Love that! Perfect vision renewal. Thank you for sharing that quote, Kelly.

Sarah September 25, 2014 - 1:16 pm

Thank you for this encouraging post. I have been reading your blog for about 4 years now and it has been instrumental in encouraging me and strengthening my vision of what God’s plan is for and through our family.

I do have a question for you and/or other mamas with older children now: What did this soul-shaping, generation-impacting, God-glorifying work practically look like in your home during the first few years??

I ask because I have 3 little ones ages 4 and under, and I STRUGGLE to understand the importance of the role NOW. I get the “big picture” and that in the end, the work of a mother is of no “small import to the soul”. What I don’t get is how I can have an impact TODAY on the soul of my children, an impact with lasting eternal value, when they can’t yet brush their own teeth, much less understand the concepts needed to teach. I’ve tried to draw out answers to my questions from mature Christ-like women in my life, but to be honest I often get a sweet smile and response such as, “Oh don’t rush it. Just enjoy these younger years, they pass by so quickly”. Is that what it comes down to? During these younger years am I just biding my time and keeping them alive until they’re older and then I can “tell them about the universe”? Maybe that really is the way it is. It’s just hard for me to accept with my personality type 😉 Or is there something that I can be doing now at their tender ages that have an impact beyond filling their tummies for a few hours and keeping their bottoms clean? And what does that look like? Don’t get me wrong, I’m not trying to trivialize the importance of caring for their physical needs, but to do more than “survive” my day I need to feel like my work stretches beyond the physical and it’s really hard to see that at this particular stage of mothering.

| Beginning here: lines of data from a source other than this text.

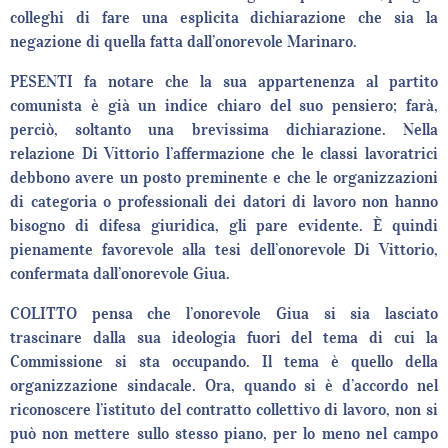
colleghi di fare una esplicita dichiarazione che sia la
negazione di quella fatta dall’onorevole Marinaro.
PESENTI fa notare che la sua appartenenza al partito
comunista è già un indice chiaro del suo pensiero; farà,
perciò, soltanto una brevissima dichiarazione. Nella
relazione Di Vittorio l’affermazione che le classi lavoratrici
debbono avere un posto preminente e che le organizzazioni
di categoria o professionali dei datori di lavoro non hanno
bisogno di difesa giuridica, gli pare evidente. È quindi
pienamente favorevole alla tesi dell’onorevole Di Vittorio,
confermata dall’onorevole Giua.
COLITTO pensa che l’onorevole Giua si sia lasciato
trascinare dalla sua ideologia fuori del tema di cui la
Commissione si sta occupando. Il tema è quello della
organizzazione sindacale. Ora, quando si è d’accordo nel
riconoscere l’istituto del contratto collettivo di lavoro, non si
può non mettere sullo stesso piano, per lo meno nel campo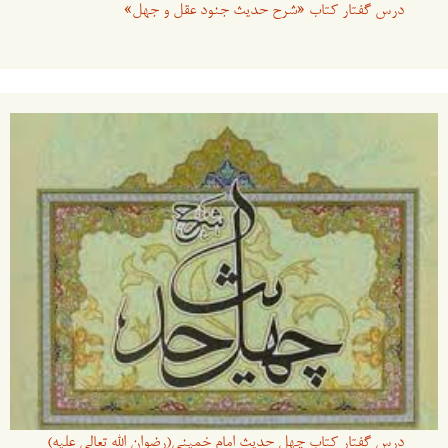
درس گفتار کتاب «شرح حدیث جنود عقل و جهل»
درس گفتار کتاب چهل حدیث امام خمینی(رضوان الله تعالی علیه)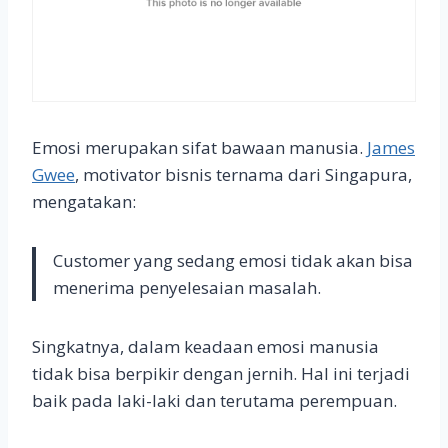
Emosi merupakan sifat bawaan manusia.
James
Gwee
, motivator bisnis ternama dari Singapura,
mengatakan:
Customer yang sedang emosi tidak akan bisa
menerima penyelesaian masalah.
Singkatnya, dalam keadaan emosi manusia
tidak bisa berpikir dengan jernih. Hal ini terjadi
baik pada laki-laki dan terutama perempuan.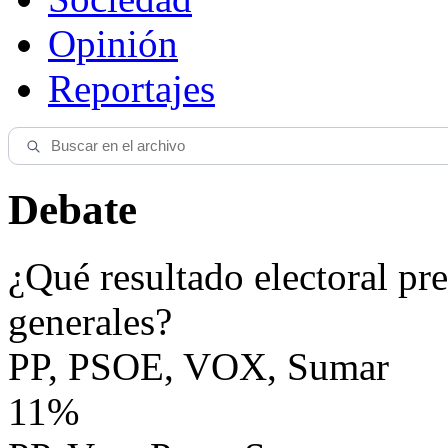
Opinión
Reportajes
Debate
¿Qué resultado electoral pre
generales?
PP, PSOE, VOX, Sumar
11%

Kelly Crawford September 25, 2014 - 5:49 pm


There’s no doubt that the little years can feel like LOTS of work with very little fruit. BUT…it is the very formative years where the character is formed, lessons are most indelibly learned, and impressions are greatest. THIS is your great work. It’s a mystery, because you can’t really see it, or feel it. But these early years are so much more impressionable than all the years afterward. Seize each day and rejoice in the moments to glorify God and teach your children to do the same.

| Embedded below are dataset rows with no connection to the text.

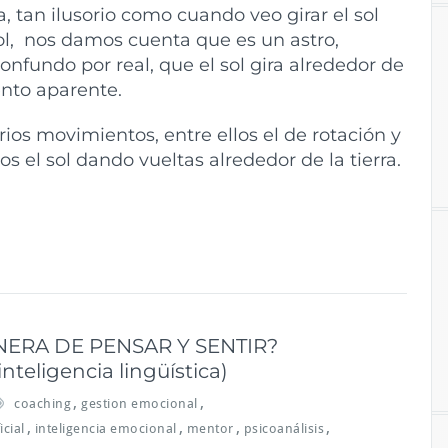
 tan ilusorio como cuando veo girar el sol
sol, nos damos cuenta que es un astro,
nfundo por real, que el sol gira alrededor de
ento aparente.
varios movimientos, entre ellos el de rotación y
s el sol dando vueltas alrededor de la tierra.
ERA DE PENSAR Y SENTIR?
nteligencia lingüística)
,
,
coaching
gestion emocional
,
,
,
,
icial
inteligencia emocional
mentor
psicoanálisis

6 arrows September 25, 2014 - 9:19 pm


Those are great questions! As an older mom, with children ages 7 to 24, my children aren’t as young anymore as yours are now. 😉

My encouragement to you is to ignore what I just said about the ages of my children compared to yours. 😀

What I really mean is that it can be so easy for us parents to think in terms of ages and stages, and feel like some stages are so long, or difficult, or whatever, but mostly that they are distinct from other stages.

However, a child’s life, in my opinion, is better viewed as a seamless tapestry that flows from one day to the next. Today melts into tomorrow. They are changing, growing, becoming who God has created them to be while they go through the rhythm of their days, weeks, months, years. The changes are imperceptible most of the time, to them and to us, but they are happening nonetheless.

What do we do during the early years? We give them opportunities to make memories as they live in the day-to-day.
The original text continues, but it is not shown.